When we understand sin along these lines, it keeps us grounded in the real world, not disconnected in some special “religious” world. God isn’t concerned about us keeping a list of rules. God wants us to love others as God loves us, nurturing the flourishing life of others around us.
When we understand sin this way, it helps us keep our inner life in proper perspective. As James puts it, “When one’s desire has conceived, it gives birth to sin, and that sin, when it is fully grown, gives birth to death” (James 1:15). Our inner desires are not sin. What we do with them can, if harmful, be sin: the settled dispositions and behavioral patterns we develop out of these desires, what we say because of them, what we do to satisfy them. Our inner desires are not sin. But our inner desires are the place where our attitudes, our words, and our actions take root—either for good or for harm.
When we understand sin as “harm” in this way, it opens our eyes to wider, more pervasive, sins. God is not only concerned with our private lustful or angry thoughts and how those might take root and spread into our personal relationships. God is also concerned with the way our personal sins become systemic, social evils: the way our insatiable greed and our thirst for power fuels economic oppression that keeps people in poverty; the way our lust and our dehumanizing of others fuels sexual addiction and abuse that chains people in fear and silence; the way our willful ignorance and self-indulgence fuels environmental devastation that ruins ecosystems and kills off entire species.
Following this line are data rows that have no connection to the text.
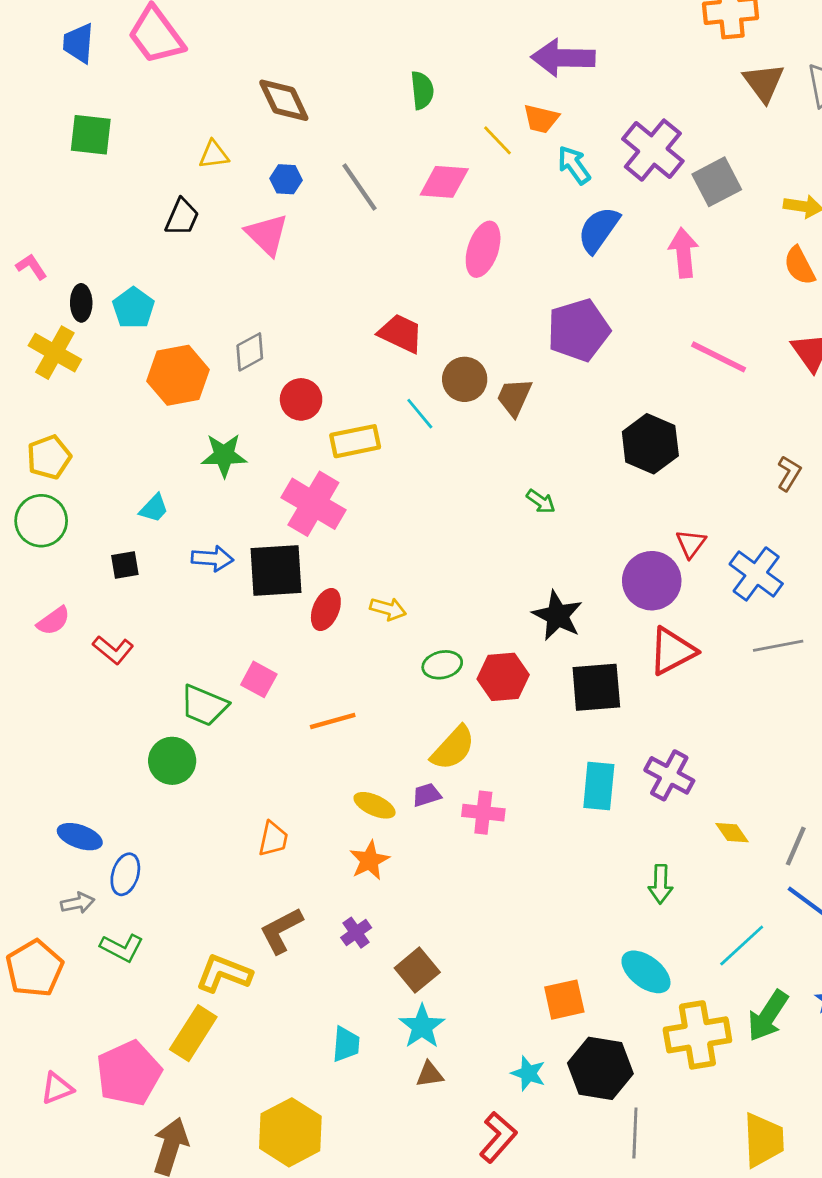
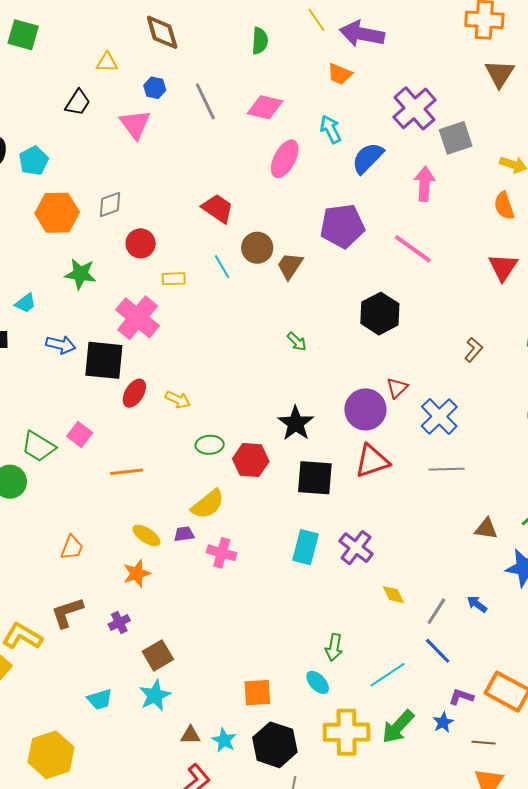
yellow line: (497, 140) -> (317, 20), moved
cyan arrow: (574, 165) -> (331, 129), moved
pink line: (719, 357) -> (413, 249), moved
yellow rectangle: (355, 441) -> (174, 279), size x0.7
green arrow: (661, 884) -> (334, 647), moved
cyan ellipse: (646, 972) -> (318, 682), size x0.7
cyan trapezoid: (346, 1044) -> (100, 699), turned 60
brown triangle: (430, 1074) -> (190, 735), moved

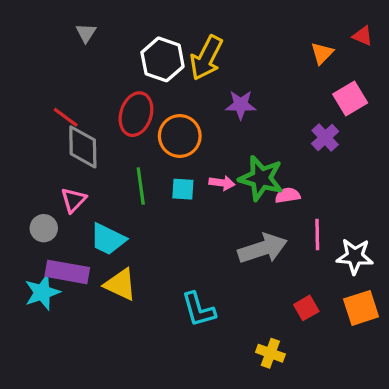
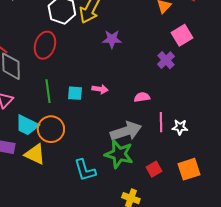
orange circle: (180, 136) -> (51, 129), moved
green star: (261, 178) -> (119, 154), moved
white star: (355, 256) -> (180, 127), moved, size x0.7

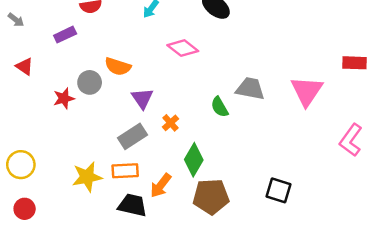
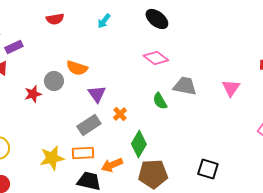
purple rectangle: (65, 35) -> (14, 47), moved
pink diamond: (183, 48) -> (156, 58), moved
pink triangle: (307, 91) -> (231, 88), size x0.7
orange arrow: (161, 185) -> (112, 165), turned 30

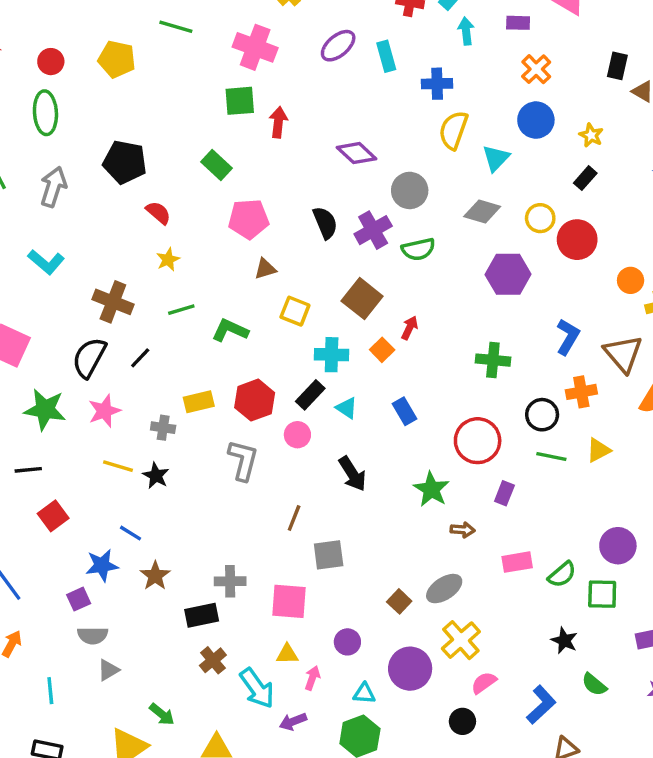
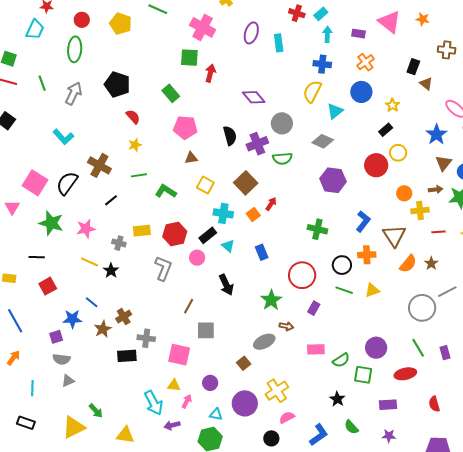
purple ellipse: (338, 46) -> (251, 33), turned -40
blue cross: (437, 84) -> (322, 64), moved
yellow circle: (540, 218) -> (398, 153), moved
black semicircle: (89, 358) -> (67, 183), moved
gray ellipse: (444, 589) -> (264, 342), moved
brown cross: (213, 660) -> (124, 317), moved

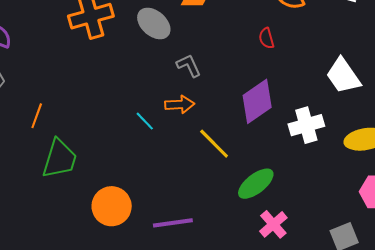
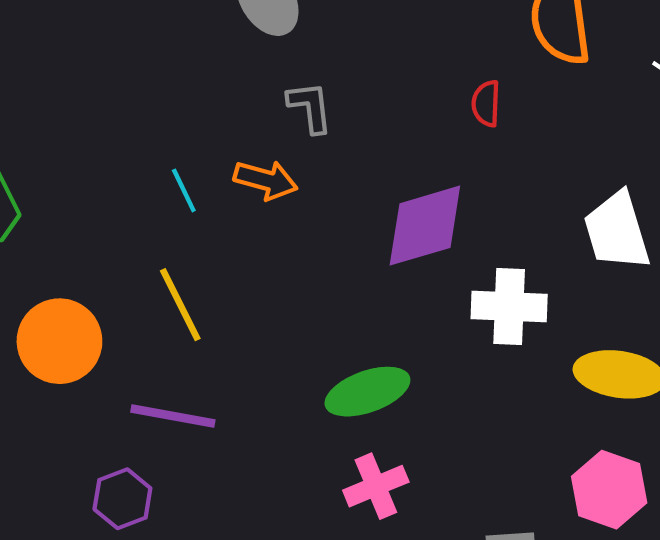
yellow line: (214, 144) -> (180, 305), moved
And when we understand sin like this, as causing harm, it is not excessively negative. Yes, what I’ve just described is terrible: sin is still sin, and there is real evil in the world. But we are not burdening our children and ourselves with a label like “totally depraved.” We are not implying that some people are beyond the scope of redemption. We are starting with a positive story—God creating all things as “very good,” for a flourishing of life in love—and that story controls the way we think even about sin and evil in the world, in others, and in ourselves.